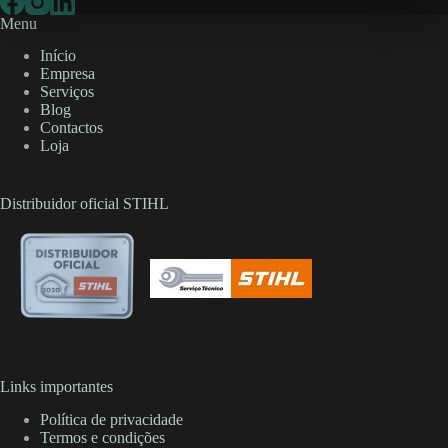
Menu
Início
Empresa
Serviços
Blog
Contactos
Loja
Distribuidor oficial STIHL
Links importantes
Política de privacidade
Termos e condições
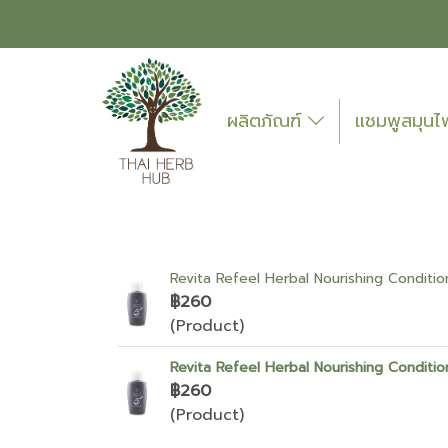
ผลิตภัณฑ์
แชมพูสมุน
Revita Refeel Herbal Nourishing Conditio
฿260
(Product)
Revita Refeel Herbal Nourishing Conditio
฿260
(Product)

--

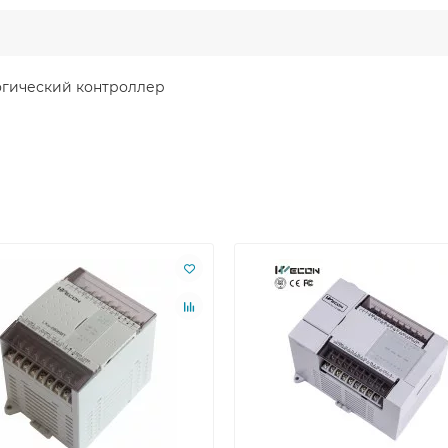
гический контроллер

---

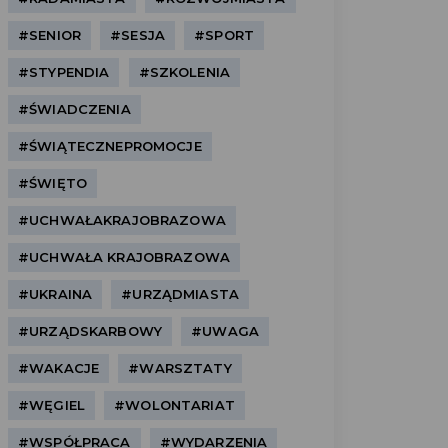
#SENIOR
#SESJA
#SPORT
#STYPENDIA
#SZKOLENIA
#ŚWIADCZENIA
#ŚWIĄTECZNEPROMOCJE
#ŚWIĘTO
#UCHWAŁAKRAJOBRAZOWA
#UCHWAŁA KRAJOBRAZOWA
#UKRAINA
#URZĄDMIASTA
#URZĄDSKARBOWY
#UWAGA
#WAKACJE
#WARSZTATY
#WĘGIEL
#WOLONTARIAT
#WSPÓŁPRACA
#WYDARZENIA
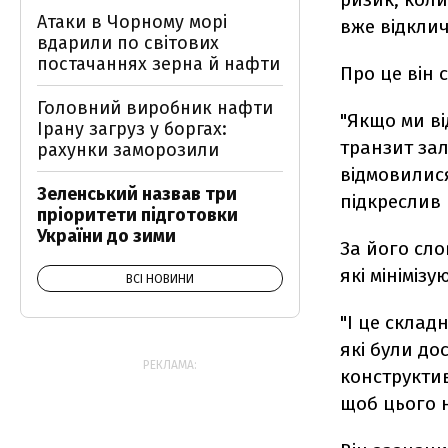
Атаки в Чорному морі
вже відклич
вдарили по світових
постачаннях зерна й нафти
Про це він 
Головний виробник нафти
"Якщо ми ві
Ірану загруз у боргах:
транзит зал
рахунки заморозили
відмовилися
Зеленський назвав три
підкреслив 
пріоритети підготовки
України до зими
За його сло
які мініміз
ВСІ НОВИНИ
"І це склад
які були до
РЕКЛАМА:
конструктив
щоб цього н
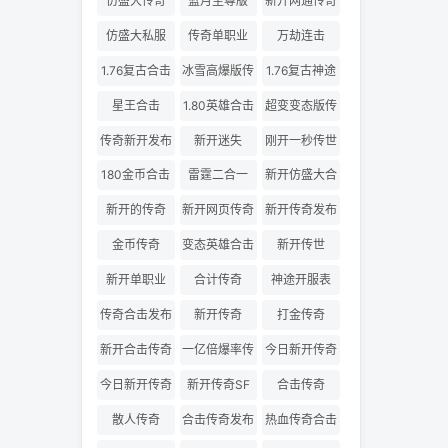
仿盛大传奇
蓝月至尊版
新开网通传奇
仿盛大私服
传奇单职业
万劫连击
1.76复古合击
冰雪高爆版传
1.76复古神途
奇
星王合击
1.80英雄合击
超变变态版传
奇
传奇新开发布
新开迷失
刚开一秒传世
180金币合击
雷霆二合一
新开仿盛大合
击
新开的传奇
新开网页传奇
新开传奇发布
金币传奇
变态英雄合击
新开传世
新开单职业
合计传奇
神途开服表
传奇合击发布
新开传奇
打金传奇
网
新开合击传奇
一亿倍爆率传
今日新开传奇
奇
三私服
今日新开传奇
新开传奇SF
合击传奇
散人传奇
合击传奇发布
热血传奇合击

Required work. Whenever a line in the data holds "нафти", copy that line.

Result below.
постачаннях зерна й нафти
Головний виробник нафти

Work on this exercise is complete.